Content starts
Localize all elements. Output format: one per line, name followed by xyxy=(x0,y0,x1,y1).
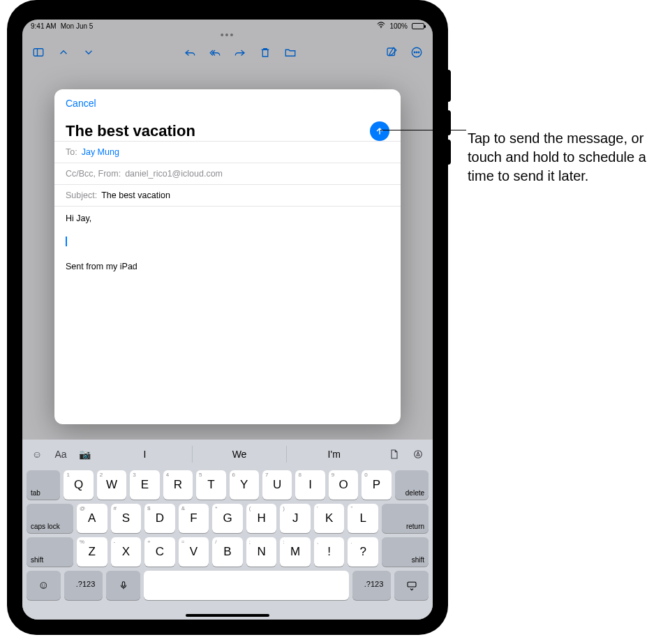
text-format-icon[interactable]: Aa xyxy=(50,449,71,460)
key-K[interactable]: 'K xyxy=(314,504,345,533)
key-I[interactable]: 8I xyxy=(295,470,325,500)
key-U[interactable]: 7U xyxy=(262,470,292,500)
volume-up-button xyxy=(445,110,451,135)
key-Q[interactable]: 1Q xyxy=(64,470,93,500)
key-hide-keyboard[interactable] xyxy=(394,571,429,600)
compose-body[interactable]: Hi Jay, Sent from my iPad xyxy=(54,206,401,424)
key-S[interactable]: #S xyxy=(111,504,142,533)
key-shift-right[interactable]: shift xyxy=(382,537,429,567)
subject-field[interactable]: Subject: The best vacation xyxy=(54,184,401,206)
ipad-device: 9:41 AM Mon Jun 5 100% ••• xyxy=(7,0,448,635)
key-R[interactable]: 4R xyxy=(163,470,193,500)
key-C[interactable]: +C xyxy=(144,537,175,567)
key-Z[interactable]: %Z xyxy=(77,537,107,567)
send-button[interactable] xyxy=(370,121,389,141)
keyboard-toolbar: ☺ Aa 📷 IWeI'm xyxy=(27,442,429,466)
key-caps-lock[interactable]: caps lock xyxy=(27,504,73,533)
onscreen-keyboard: ☺ Aa 📷 IWeI'm tab 1Q2W3E4R5T6Y7U8I9O0Pde… xyxy=(22,440,433,620)
key-numsym-left[interactable]: .?123 xyxy=(64,571,103,600)
key-numsym-right[interactable]: .?123 xyxy=(352,571,391,600)
key-delete[interactable]: delete xyxy=(395,470,429,500)
compose-sheet: Cancel The best vacation To: Jay Mung Cc… xyxy=(54,89,401,424)
arrow-up-icon xyxy=(375,126,385,136)
callout-text: Tap to send the message, or touch and ho… xyxy=(468,129,656,186)
key-A[interactable]: @A xyxy=(77,504,107,533)
svg-rect-10 xyxy=(408,582,416,587)
volume-down-button xyxy=(445,140,451,165)
prediction-2[interactable]: I'm xyxy=(286,446,381,463)
to-value: Jay Mung xyxy=(82,147,119,157)
callout-leader-line xyxy=(380,130,466,130)
cc-bcc-from-field[interactable]: Cc/Bcc, From: daniel_rico1@icloud.com xyxy=(54,163,401,184)
emoji-search-icon[interactable]: ☺ xyxy=(27,449,47,460)
markup-icon[interactable] xyxy=(408,449,429,460)
keyboard-bottom-row: ☺ .?123 .?123 xyxy=(27,571,429,600)
cc-label: Cc/Bcc, From: xyxy=(66,169,121,179)
from-value: daniel_rico1@icloud.com xyxy=(125,169,223,179)
key-globe-emoji[interactable]: ☺ xyxy=(27,571,61,600)
key-D[interactable]: $D xyxy=(144,504,175,533)
attachment-icon[interactable] xyxy=(384,449,405,460)
screen: 9:41 AM Mon Jun 5 100% ••• xyxy=(22,20,433,620)
power-button xyxy=(445,70,451,102)
key-M[interactable]: :M xyxy=(280,537,311,567)
key-E[interactable]: 3E xyxy=(130,470,159,500)
key-T[interactable]: 5T xyxy=(196,470,225,500)
key-Y[interactable]: 6Y xyxy=(230,470,259,500)
key-L[interactable]: "L xyxy=(348,504,378,533)
body-greeting: Hi Jay, xyxy=(66,214,389,223)
camera-scan-icon[interactable]: 📷 xyxy=(74,449,95,460)
key-H[interactable]: (H xyxy=(246,504,277,533)
key-tab[interactable]: tab xyxy=(27,470,60,500)
subject-value: The best vacation xyxy=(101,190,170,200)
subject-label: Subject: xyxy=(66,190,97,200)
home-indicator[interactable] xyxy=(186,614,269,617)
compose-title: The best vacation xyxy=(66,122,195,140)
key-![interactable]: ,! xyxy=(314,537,345,567)
svg-rect-9 xyxy=(122,582,125,586)
body-signature: Sent from my iPad xyxy=(66,262,389,271)
key-return[interactable]: return xyxy=(382,504,429,533)
key-G[interactable]: *G xyxy=(212,504,243,533)
key-dictation[interactable] xyxy=(106,571,140,600)
to-field[interactable]: To: Jay Mung xyxy=(54,141,401,163)
key-P[interactable]: 0P xyxy=(362,470,391,500)
cancel-button[interactable]: Cancel xyxy=(66,98,389,109)
key-X[interactable]: -X xyxy=(111,537,142,567)
key-N[interactable]: ;N xyxy=(246,537,277,567)
prediction-1[interactable]: We xyxy=(192,446,287,463)
key-O[interactable]: 9O xyxy=(329,470,358,500)
key-space[interactable] xyxy=(144,571,349,600)
prediction-0[interactable]: I xyxy=(98,446,192,463)
key-shift-left[interactable]: shift xyxy=(27,537,73,567)
key-B[interactable]: /B xyxy=(212,537,243,567)
text-cursor xyxy=(66,237,67,246)
key-J[interactable]: )J xyxy=(280,504,311,533)
key-F[interactable]: &F xyxy=(179,504,209,533)
key-?[interactable]: .? xyxy=(348,537,378,567)
key-W[interactable]: 2W xyxy=(97,470,126,500)
key-V[interactable]: =V xyxy=(179,537,209,567)
to-label: To: xyxy=(66,147,77,157)
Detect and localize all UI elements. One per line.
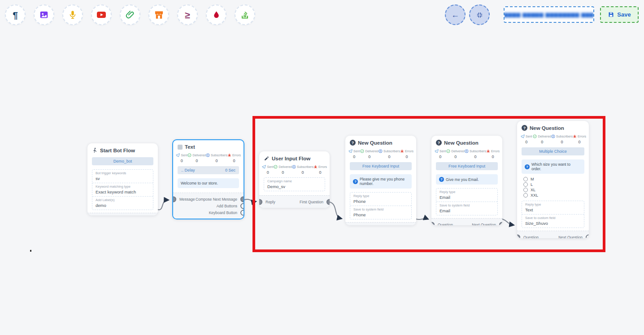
subscribers-count: 0	[388, 155, 390, 159]
input-type-pill[interactable]: Multiple Choice	[522, 147, 584, 155]
toolbar-audio-button[interactable]	[62, 4, 83, 25]
question-badge-icon: ?	[353, 179, 358, 184]
field-save-to-custom[interactable]: Save to custom field Size_Shuvo	[522, 215, 584, 228]
port-label-add-buttons: Add Buttons	[217, 204, 237, 208]
field-save-to-system[interactable]: Save to system field Email	[436, 202, 497, 215]
input-type-pill[interactable]: Free Keyboard Input	[436, 162, 498, 170]
errors-icon	[400, 149, 404, 153]
droplet-icon	[212, 10, 221, 20]
delay-bar[interactable]: .. Delay 0 Sec	[178, 166, 239, 174]
toolbar-file-button[interactable]	[120, 4, 140, 25]
campaign-fieldbox[interactable]: Campaign name Demo_sv	[264, 177, 325, 191]
port-label-keyboard-button: Keyboard Button	[209, 210, 237, 215]
wire-question1-to-question2	[416, 219, 428, 219]
sent-count: 0	[181, 159, 183, 163]
node-header: ? New Question	[345, 136, 416, 147]
port-add-buttons[interactable]	[240, 203, 244, 209]
node-footer: Reply First Question	[259, 195, 330, 208]
field-matching-type[interactable]: Keyword matching type Exact keyword matc…	[92, 183, 153, 197]
paragraph-icon: ¶	[13, 10, 18, 20]
delivered-icon	[533, 134, 537, 138]
node-start-bot-flow[interactable]: Start Bot Flow Demo_bot Bot trigger keyw…	[87, 143, 158, 215]
flow-name-input[interactable]: ▆▆▆▆ ▆▆▆▆▆ ▆▆▆▆▆▆▆▆ ▆▆▆	[504, 6, 594, 23]
node-footer: Question Next Question	[345, 222, 416, 225]
node-user-input-flow[interactable]: User Input Flow Sent0 Delivered0 Subscri…	[259, 151, 330, 208]
port-next-question[interactable]	[499, 222, 502, 225]
node-footer: Question Next Question Thankyou Message	[517, 231, 589, 238]
save-label: Save	[617, 11, 631, 18]
node-header: ? New Question	[517, 121, 589, 133]
flow-name-blurred-text: ▆▆▆▆ ▆▆▆▆▆ ▆▆▆▆▆▆▆▆ ▆▆▆	[504, 12, 594, 17]
port-next-question[interactable]	[586, 234, 589, 238]
paperclip-icon	[125, 10, 135, 20]
toolbar-stack-button[interactable]	[235, 4, 255, 25]
question-preview[interactable]: ? Please give me you phone number.	[350, 174, 412, 189]
question-preview[interactable]: ? Which size you want to order.	[522, 159, 584, 174]
errors-count: 0	[233, 159, 235, 163]
subscribers-count: 0	[215, 159, 218, 163]
subscribers-icon	[465, 149, 469, 153]
port-compose-next-message[interactable]	[240, 196, 244, 202]
option-xxl[interactable]: XXL	[517, 193, 589, 198]
port-keyboard-button[interactable]	[240, 210, 244, 215]
toolbar-condition-button[interactable]: ≥	[177, 4, 198, 25]
node-new-question-1[interactable]: ? New Question Sent0 Delivered0 Subscrib…	[345, 136, 416, 225]
errors-icon	[573, 134, 577, 138]
node-new-question-2[interactable]: ? New Question Sent0 Delivered0 Subscrib…	[431, 136, 502, 225]
port-message-in[interactable]	[172, 196, 176, 202]
radio-icon[interactable]	[523, 188, 528, 192]
subscribers-icon	[206, 153, 210, 157]
sent-icon	[348, 149, 352, 153]
input-type-pill[interactable]: Free Keyboard Input	[350, 162, 412, 170]
toolbar-ecommerce-button[interactable]	[148, 4, 169, 25]
text-block-icon	[178, 145, 183, 150]
port-question-in[interactable]	[431, 222, 435, 225]
errors-icon	[313, 165, 318, 169]
wire-start-to-text	[158, 200, 168, 210]
port-label-reply: Reply	[265, 200, 275, 204]
fit-view-button[interactable]	[469, 4, 490, 25]
stats-row: Sent0 Delivered0 Subscribers0 Errors0	[173, 151, 244, 164]
subscribers-icon	[379, 149, 383, 153]
port-question-in[interactable]	[517, 234, 520, 238]
port-label-next-question: Next Question	[558, 235, 583, 239]
stray-dot	[30, 250, 31, 252]
node-title: Text	[185, 144, 195, 150]
errors-count: 0	[492, 155, 494, 159]
message-preview[interactable]: Welcome to our store.	[178, 178, 239, 188]
field-trigger-keywords[interactable]: Bot trigger keywords sv	[92, 170, 153, 183]
question-preview[interactable]: ? Give me you Email.	[436, 174, 498, 185]
radio-icon[interactable]	[523, 193, 528, 198]
back-button[interactable]: ←	[445, 4, 466, 25]
field-reply-type[interactable]: Reply type Phone	[350, 193, 411, 206]
node-new-question-3[interactable]: ? New Question Sent0 Delivered0 Subscrib…	[517, 121, 589, 238]
port-label-next-question: Next Question	[472, 223, 496, 226]
bot-name-pill[interactable]: Demo_bot	[92, 157, 153, 165]
delivered-count: 0	[541, 140, 543, 144]
radio-icon[interactable]	[523, 177, 528, 181]
field-reply-type[interactable]: Reply type Email	[436, 189, 497, 202]
toolbar-text-button[interactable]: ¶	[5, 4, 26, 25]
option-xl[interactable]: XL	[517, 187, 589, 193]
port-first-question[interactable]	[326, 199, 330, 205]
question-fields: Reply type Phone Save to system field Ph…	[350, 192, 412, 219]
node-header: Text	[173, 140, 244, 151]
option-l[interactable]: L	[517, 182, 589, 187]
radio-icon[interactable]	[523, 182, 528, 187]
save-button[interactable]: Save	[600, 6, 639, 23]
choice-options: M L XL XXL	[517, 176, 589, 199]
toolbar-drip-button[interactable]	[206, 4, 226, 25]
field-reply-type[interactable]: Reply type Text	[522, 201, 584, 215]
port-reply-in[interactable]	[259, 199, 262, 205]
sent-icon	[435, 149, 439, 153]
option-m[interactable]: M	[517, 176, 589, 182]
toolbar-image-button[interactable]	[34, 4, 54, 25]
delivered-count: 0	[196, 159, 198, 163]
question-icon: ?	[350, 140, 356, 146]
toolbar-video-button[interactable]	[91, 4, 112, 25]
node-text[interactable]: Text Sent0 Delivered0 Subscribers0 Error…	[172, 139, 244, 219]
field-add-labels[interactable]: Add Label(s) demo	[92, 197, 153, 210]
node-header: User Input Flow	[259, 151, 330, 163]
field-save-to-system[interactable]: Save to system field Phone	[350, 206, 411, 219]
wire-userinput-to-question1	[330, 202, 341, 219]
Content ends
- REQUIREMENT -
From the entries above, return each line with the word "Save" in it.

- RESPONSE TO THE EXERCISE -
field-save-to-custom[interactable]: Save to custom field Size_Shuvo	[522, 215, 584, 228]
field-save-to-system[interactable]: Save to system field Email	[436, 202, 497, 215]
save-label: Save	[617, 11, 631, 18]
question-fields: Reply type Phone Save to system field Ph…	[350, 192, 412, 219]
save-button[interactable]: Save	[600, 6, 639, 23]
field-save-to-system[interactable]: Save to system field Phone	[350, 206, 411, 219]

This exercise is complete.